Re: [Axiom-math] if-expression and variables

[Ralf Hemmecke]

> But the question is not intrinsically a "programing construct".

What does that mean?

> With some (bulky) symbolic logic constructs one can express it in a
> mathematical sense. That is: set membership and "exclusive or".

You want to rewrite the if-statement into set membership and exclusive or?

> I wouldn't have the slightest idea how to implement it in Axiom;
> nonetheless questions like this have non programmatic expressions.

I must admit I don't quite understand what exactly you want to do.
Can you give a more explicit use case. Maybe something written in 
another CAS which you want to turn into an AXIOM equivalent.

> For instance Prolog has an explicit resolution syntax that is
> reasonably obvious and supports embedding logic conditions on and
> on. As I recall you can even extend it to second order logic.

Good for Prolog, but Axiom is not Prolog. ;-)

To give a few hints. As Bill already said, Axiom is more an algebraic 
system rather than a symbolic one. Of course, since Axiom has a proper 
programming language underneath, one can do everything, but the question 
is, how much is already implemented.

The first questions, when one programs with Axiom usually are:
What is my "domain of computation"?
(That is basically like with universal algebra.

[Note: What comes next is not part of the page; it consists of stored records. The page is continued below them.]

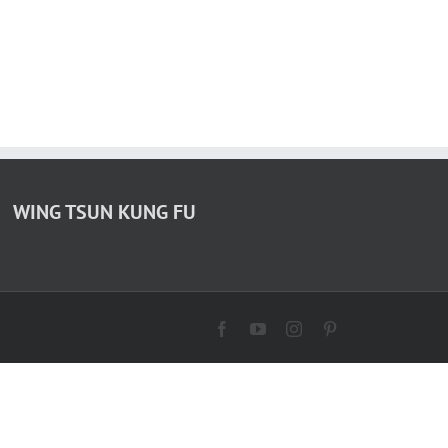
WING TSUN KUNG FU
Facebook
YouTube
Instagram
Pinterest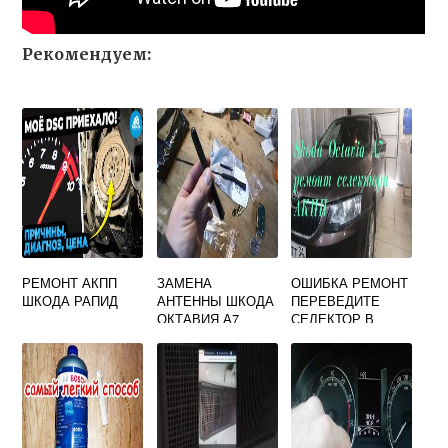
Рекомендуем:
РЕМОНТ АКПП
ЗАМЕНА
ОШИБКА РЕМОНТ
ШКОДА РАПИД
АНТЕННЫ ШКОДА
ПЕРЕВЕДИТЕ
ОКТАВИЯ А7
СЕЛЕКТОР В
ПОЛОЖЕНИЕ P
ШКОДА ОКТАВИЯ
А7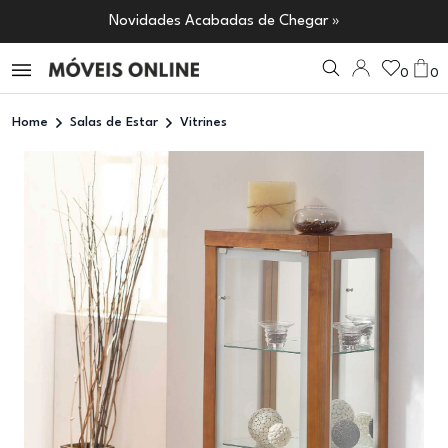
Novidades Acabadas de Chegar »
0
0
Home
Salas de Estar
Vitrines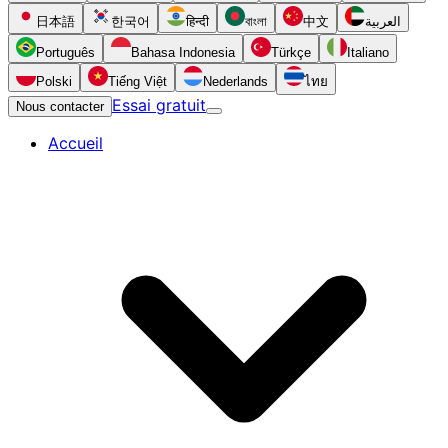
日本語
한국어
हिन्दी
বাংলা
中文
العربية
Português
Bahasa Indonesia
Türkçe
Italiano
Polski
Tiếng Việt
Nederlands
ไทย
Essai gratuit
Nous contacter
Accueil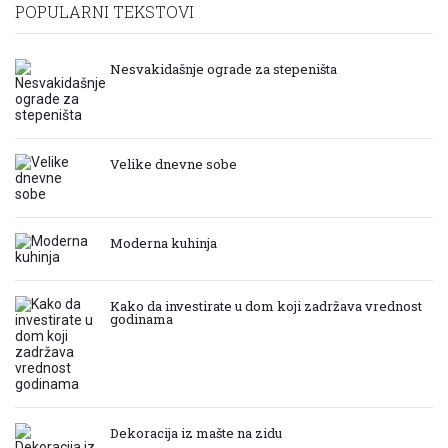
POPULARNI TEKSTOVI
Nesvakidašnje ograde za stepeništa
Velike dnevne sobe
Moderna kuhinja
Kako da investirate u dom koji zadržava vrednost
godinama
Dekoracija iz mašte na zidu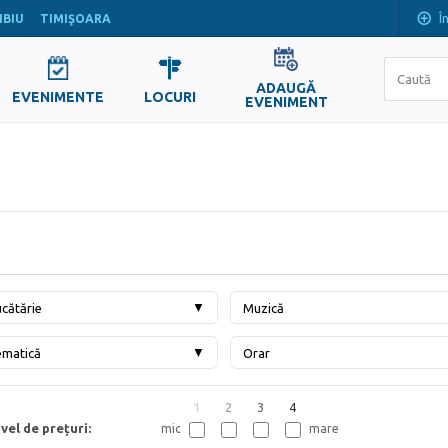
Î
IBIU
TIMIŞOARA
ADAUGĂ
EVENIMENTE
LOCURI
EVENIMENT
▼
cătărie
Muzică
▼
ematică
Orar
1
2
3
4
vel de prețuri:
mic
mare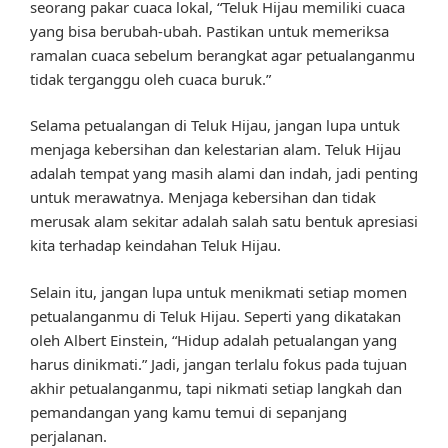
seorang pakar cuaca lokal, “Teluk Hijau memiliki cuaca
yang bisa berubah-ubah. Pastikan untuk memeriksa
ramalan cuaca sebelum berangkat agar petualanganmu
tidak terganggu oleh cuaca buruk.”
Selama petualangan di Teluk Hijau, jangan lupa untuk
menjaga kebersihan dan kelestarian alam. Teluk Hijau
adalah tempat yang masih alami dan indah, jadi penting
untuk merawatnya. Menjaga kebersihan dan tidak
merusak alam sekitar adalah salah satu bentuk apresiasi
kita terhadap keindahan Teluk Hijau.
Selain itu, jangan lupa untuk menikmati setiap momen
petualanganmu di Teluk Hijau. Seperti yang dikatakan
oleh Albert Einstein, “Hidup adalah petualangan yang
harus dinikmati.” Jadi, jangan terlalu fokus pada tujuan
akhir petualanganmu, tapi nikmati setiap langkah dan
pemandangan yang kamu temui di sepanjang
perjalanan.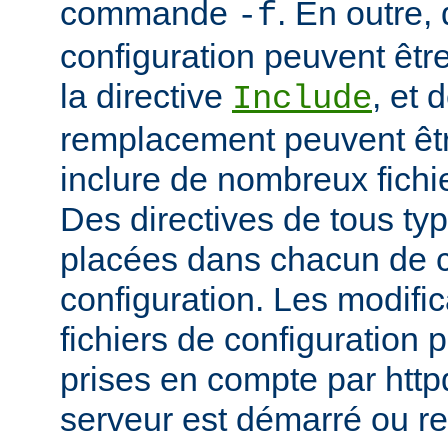
commande
. En outre, 
-f
configuration peuvent être
la directive
, et 
Include
remplacement peuvent être
inclure de nombreux fichie
Des directives de tous ty
placées dans chacun de c
configuration. Les modifi
fichiers de configuration 
prises en compte par http
serveur est démarré ou r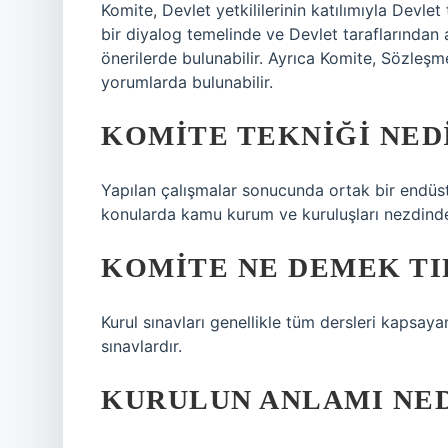
Komite, Devlet yetkililerinin katılımıyla Devlet
bir diyalog temelinde ve Devlet taraflarından 
önerilerde bulunabilir. Ayrıca Komite, Sözleşm
yorumlarda bulunabilir.
KOMITE TEKNIĞI NED
Yapılan çalışmalar sonucunda ortak bir endüstr
konularda kamu kurum ve kuruluşları nezdind
KOMITE NE DEMEK TI
Kurul sınavları genellikle tüm dersleri kapsayan
sınavlardır.
KURULUN ANLAMI NED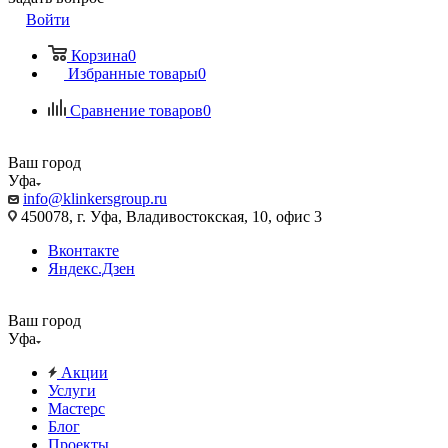
Войти
Корзина
0
Избранные товары
0
Сравнение товаров
0
Ваш город
Уфа
info@klinkersgroup.ru
450078, г. Уфа, Владивостокская, 10, офис 3
Вконтакте
Яндекс.Дзен
Ваш город
Уфа
Акции
Услуги
Мастерс
Блог
Проекты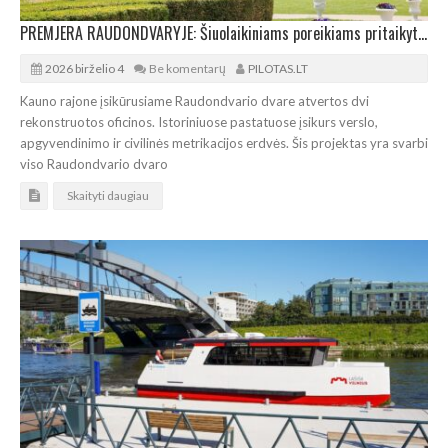
PREMJERA RAUDONDVARYJE: Šiuolaikiniams poreikiams pritaikytos dvaro oficinos
2026 birželio 4
Be komentarų
PILOTAS.LT
Kauno rajone įsikūrusiame Raudondvario dvare atvertos dvi
rekonstruotos oficinos. Istoriniuose pastatuose įsikurs verslo,
apgyvendinimo ir civilinės metrikacijos erdvės. Šis projektas yra svarbi
viso Raudondvario dvaro
Skaityti daugiau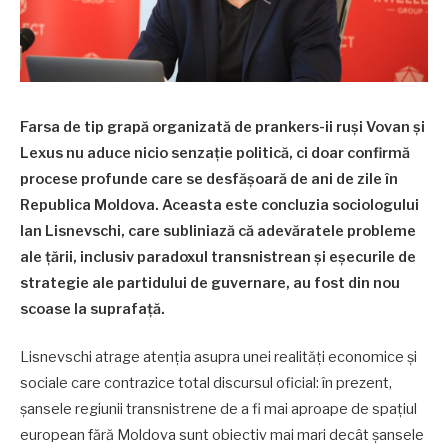
Farsa de tip grapă organizată de prankers-ii ruși Vovan și
Lexus nu aduce nicio senzație politică, ci doar confirmă
procese profunde care se desfășoară de ani de zile în
Republica Moldova. Aceasta este concluzia sociologului
Ian Lisnevschi, care subliniază că adevăratele probleme
ale țării, inclusiv paradoxul transnistrean și eșecurile de
strategie ale partidului de guvernare, au fost din nou
scoase la suprafață.
Lisnevschi atrage atenția asupra unei realități economice și
sociale care contrazice total discursul oficial: în prezent,
șansele regiunii transnistrene de a fi mai aproape de spațiul
european fără Moldova sunt obiectiv mai mari decât șansele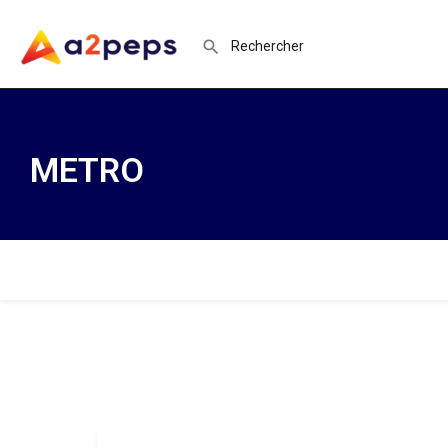
METRO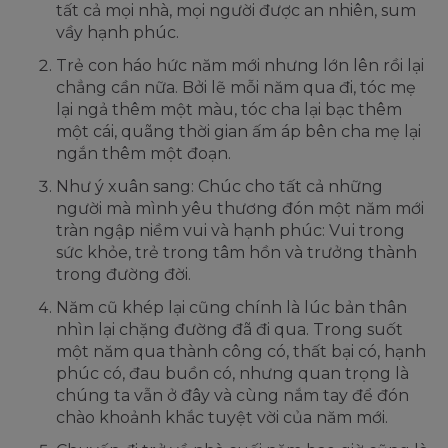
tất cả mọi nhà, mọi người được an nhiên, sum
vầy hạnh phúc.
Trẻ con háo hức năm mới nhưng lớn lên rồi lại
chẳng cần nữa. Bởi lẽ mỗi năm qua đi, tóc mẹ
lại ngả thêm một màu, tóc cha lại bạc thêm
một cái, quãng thời gian ấm áp bên cha mẹ lại
ngắn thêm một đoạn.
Như ý xuân sang: Chúc cho tất cả những
người mà mình yêu thương đón một năm mới
tràn ngập niềm vui và hạnh phúc: Vui trong
sức khỏe, trẻ trong tâm hồn và trưởng thành
trong đường đời.
Năm cũ khép lại cũng chính là lúc bản thân
nhìn lại chặng đường đã đi qua. Trong suốt
một năm qua thành công có, thất bại có, hạnh
phúc có, đau buồn có, nhưng quan trọng là
chúng ta vẫn ở đây và cùng nắm tay để đón
chào khoảnh khắc tuyệt vời của năm mới.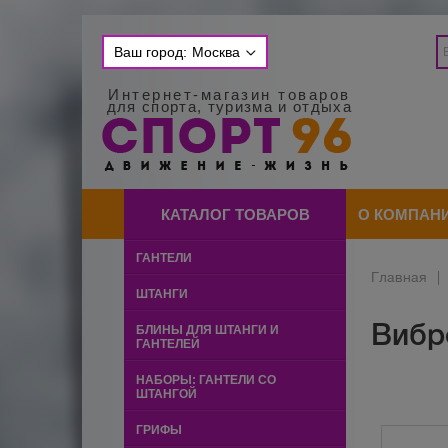
Ваш город:
Москва
Интернет-магазин товаров
для спорта, туризма и отдыха
КАТАЛОГ ТОВАРОВ
О КОМПАН
ГАНТЕЛИ
Главная
|
ШТАНГИ
Вибр
БЛИНЫ ДЛЯ ШТАНГИ И
ГАНТЕЛЕЙ
НАБОРЫ: ГАНТЕЛИ СО
ШТАНГОЙ
ГРИФЫ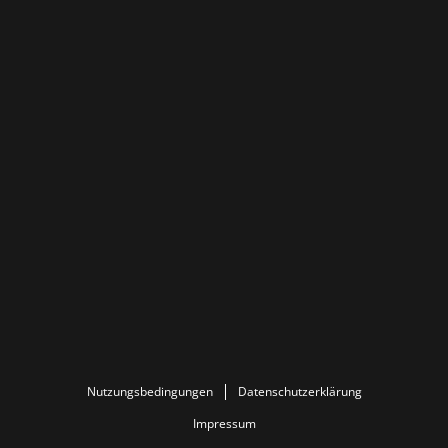
Nutzungsbedingungen
Datenschutzerklärung
Impressum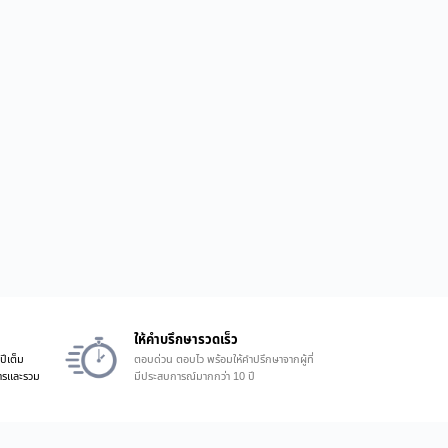
ให้คำบรึกษารวดเร็ว
ปีเต็ม
ตอบด่วน ตอบไว พร้อมให้คำปรึกษาจากผู้ที่
ิการและรวม
มีประสบการณ์มากกว่า 10 ปี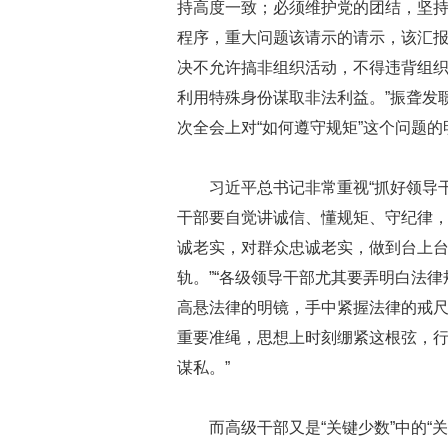
持高度一致；必须维护党的团结，坚
程序，重大问题该请示的请示，该汇
决不允许搞非组织活动，不得违背组
利用特殊身份谋取非法利益。”振聋发
次全会上对“如何遵守规矩”这个问题的
习近平总书记非常重视“抓好领导干
干部要自觉讲诚信、懂规矩、守纪律
诚老实，对群众忠诚老实，做到台上
轨。”“各级领导干部尤其要弄明白法
高悬法律的明镜，手中紧握法律的戒尺
重要准绳，思想上时刻绷紧这根弦，
谋私。”
而高级干部又是“关键少数”中的“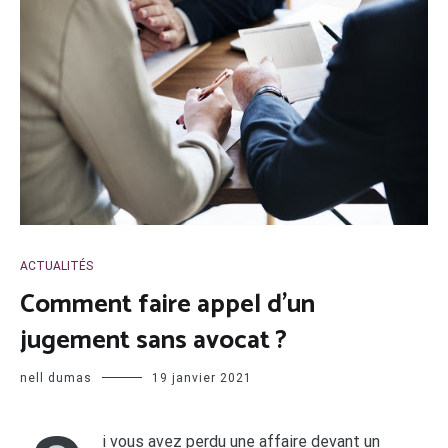
ACTUALITÉS
Comment faire appel d’un
jugement sans avocat ?
nell dumas
19 janvier 2021
i vous avez perdu une affaire devant un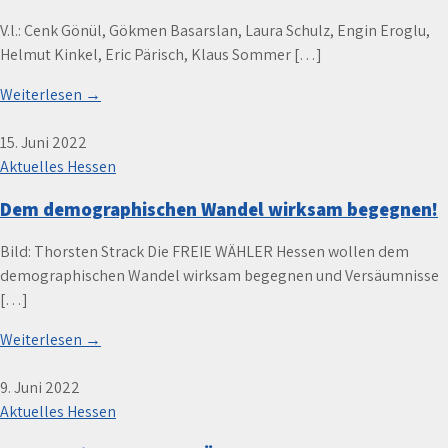
V.l.: Cenk Gönül, Gökmen Basarslan, Laura Schulz, Engin Eroglu,
Helmut Kinkel, Eric Pärisch, Klaus Sommer […]
Weiterlesen →
15. Juni 2022
Aktuelles Hessen
Dem demographischen Wandel wirksam begegnen!
Bild: Thorsten Strack Die FREIE WÄHLER Hessen wollen dem
demographischen Wandel wirksam begegnen und Versäumnisse
[…]
Weiterlesen →
9. Juni 2022
Aktuelles Hessen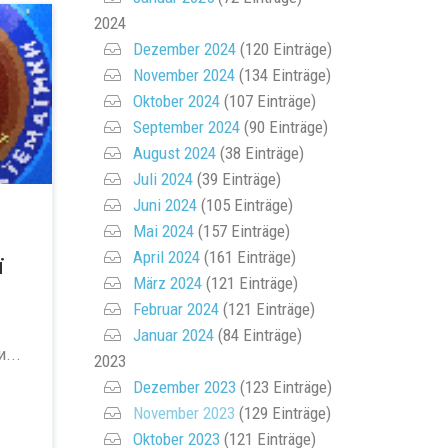
2024
Dezember 2024
(120 Einträge)
November 2024
(134 Einträge)
Oktober 2024
(107 Einträge)
September 2024
(90 Einträge)
August 2024
(38 Einträge)
Juli 2024
(39 Einträge)
Juni 2024
(105 Einträge)
Mai 2024
(157 Einträge)
April 2024
(161 Einträge)
ї
März 2024
(121 Einträge)
Februar 2024
(121 Einträge)
Januar 2024
(84 Einträge)
...
2023
Dezember 2023
(123 Einträge)
November 2023
(129 Einträge)
Oktober 2023
(121 Einträge)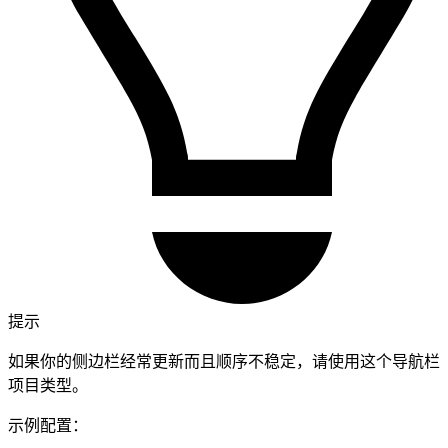
提示
如果你的侧边栏经常更新而且顺序不稳定，请使用这个导航栏
项目类型。
示例配置：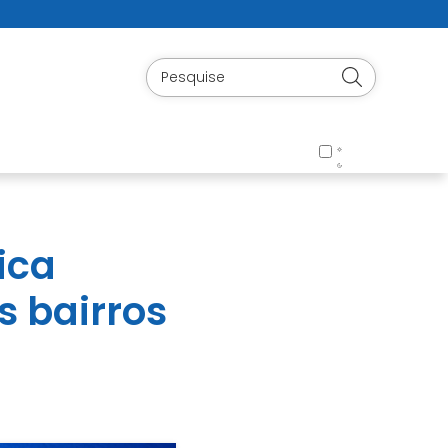
ica
s bairros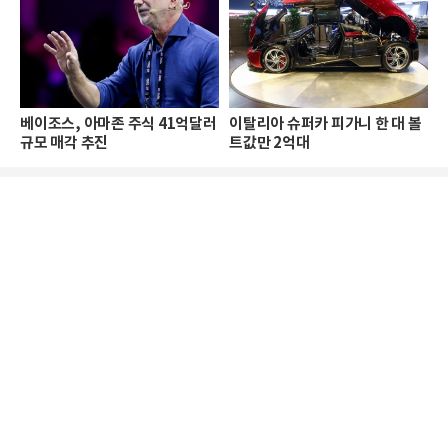
베이조스, 아마존 주식 41억달러
이탈리아 슈퍼카 피가니 한 대 볼
규모 매각 추진
트값만 2억대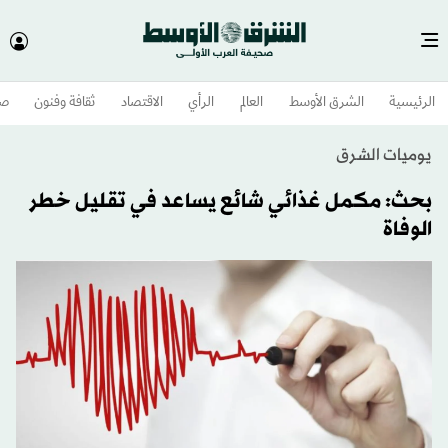
الرئيسية
الشرق الأوسط​
العالم
الرأي
الاقتصاد
ثقافة وفنون
صح
يوميات الشرق
بحث: مكمل غذائي شائع يساعد في تقليل خطر
الوفاة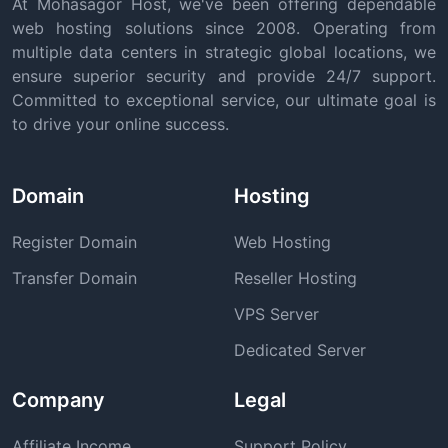
At Mohasagor Host, we've been offering dependable
web hosting solutions since 2008. Operating from
multiple data centers in strategic global locations, we
ensure superior security and provide 24/7 support.
Committed to exceptional service, our ultimate goal is
to drive your online success.
Domain
Hosting
Register Domain
Web Hosting
Transfer Domain
Reseller Hosting
VPS Server
Dedicated Server
Company
Legal
Affiliate Income
Support Policy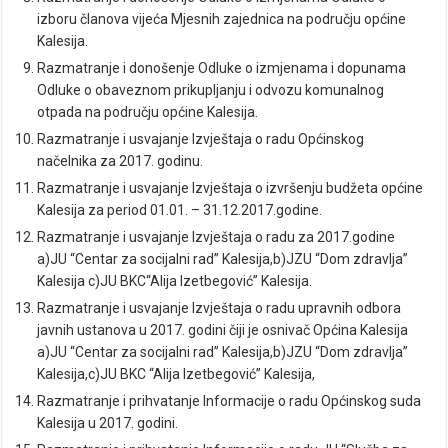
izboru članova vijeća Mjesnih zajednica na području općine
Kalesija.
Razmatranje i donošenje Odluke o izmjenama i dopunama
Odluke o obaveznom prikupljanju i odvozu komunalnog
otpada na području općine Kalesija.
Razmatranje i usvajanje Izvještaja o radu Općinskog
načelnika za 2017. godinu.
Razmatranje i usvajanje Izvještaja o izvršenju budžeta općine
Kalesija za period 01.01. – 31.12.2017.godine.
Razmatranje i usvajanje Izvještaja o radu za 2017.godine
a)JU “Centar za socijalni rad” Kalesija,b)JZU “Dom zdravlja”
Kalesija c)JU BKC“Alija Izetbegović” Kalesija.
Razmatranje i usvajanje Izvještaja o radu upravnih odbora
javnih ustanova u 2017. godini čiji je osnivač Općina Kalesija
a)JU “Centar za socijalni rad” Kalesija,b)JZU “Dom zdravlja”
Kalesija,c)JU BKC “Alija Izetbegović” Kalesija,
Razmatranje i prihvatanje Informacije o radu Općinskog suda
Kalesija u 2017. godini.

What is the carrier set 
and what are the operations?)
How are the elements of the carrier set represented in terms of already 
existing (library) types?

Now answer that questions for the "if-expression". It's a rather general 
thing and can certainly be represented by something like a LISP 
S-expression. But that's too general to fall into a reasonable algebra, 
except (maybe) a boolean algebra.

As William stated, "x<10" makes no sense in general. Or rather is is 
just a sequence of symbols. It only makes sense if you can say what "<", 
"x" and "10" actually are in this context. Or maybe it stands as an 
abbreviation for "(lambda x).x<10". In fact, usually Axiom wants typed 
expressions. Remember, everything in Axiom has a type. (It's only the 
interpreter that makes your life as a user easier by accepting things 
without explicit type information. --- I actually think, it makes it 
harder to understand Axiom.)

Again. What is your use case?

Ralf